Applying the "improved position" test to the present case, we note that since this case was tried it has been held that the Motor Vehicle Accident Claims Fund is liable for interest on that portion of a judgment which does not exceed the fund's statutory obligation. Douglas v Secretary of State, 32 Mich App 533 (1971). When the interest of $825 is added to the $9,000 verdict, there is a total liability of $9,825. The plaintiffs' settlement was $9,125 plus $500 for medical expenses making a total of $9,625. Thus the plaintiffs did improve their position by $200, making them the prevailing party and entitled to costs in this case.
Plaintiffs also filed a cross appeal raising two issues, neither one of which requires reversal. They contend that it was error for the defendant to use pleadings alleging non-support in a divorce case between the plaintiffs for the purpose of impeachment. They argue that the cause of the divorce was irrelevant and had a potential effect of being highly prejudicial.
The trial court is given great discretion in allowing collateral matters to be brought out on cross-examination. Owen v Birmingham Federal Savings & Loan Assoc, 27 Mich App 148 (1970). The record shows that it was the plaintiffs who interjected the cause of the divorce into the case. We find no abuse of discretion in allowing the defendant to cross-examine on the cause and to impeach the plaintiffs.

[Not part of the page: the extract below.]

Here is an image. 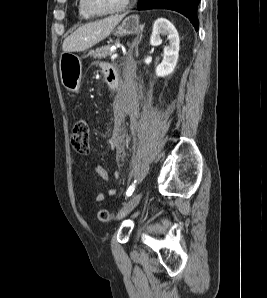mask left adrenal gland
I'll list each match as a JSON object with an SVG mask.
<instances>
[{"instance_id":"left-adrenal-gland-1","label":"left adrenal gland","mask_w":267,"mask_h":298,"mask_svg":"<svg viewBox=\"0 0 267 298\" xmlns=\"http://www.w3.org/2000/svg\"><path fill=\"white\" fill-rule=\"evenodd\" d=\"M142 37H143V35H142V33H141V34L139 35V37H137V38L134 40V42H133V44H132V46H131V49H130V51H129V55H130V56H131V54H132L133 48L135 47V48H136V57H138V45H139V43L141 42Z\"/></svg>"}]
</instances>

Plaintiffs also argue that error occurred when *258 Mrs. LaForest was asked by defense counsel if she had received any compensation for her injuries, and when in closing argument defense counsel told the jury not to take money from Mr. Grunow's pocket and put it in Mrs. LaForest's pocket and Mr. LaForest's pocket. Plaintiffs claim that defense counsel implied that plaintiffs had received some compensation for their injuries and that Mr. Grunow had no insurance.
The question regarding compensation was withdrawn by defense counsel before it was answered, and the plaintiffs did not object to defendant's closing argument. Failure to object or request an instruction concerning the argument precludes raising the question on review. People v Stroble, 31 Mich App 94 (1971).
Plaintiffs shall have interest on their judgment, and costs.
All concurred.
NOTES
[*] Probate judge, sitting on the Court of Appeals by assignment.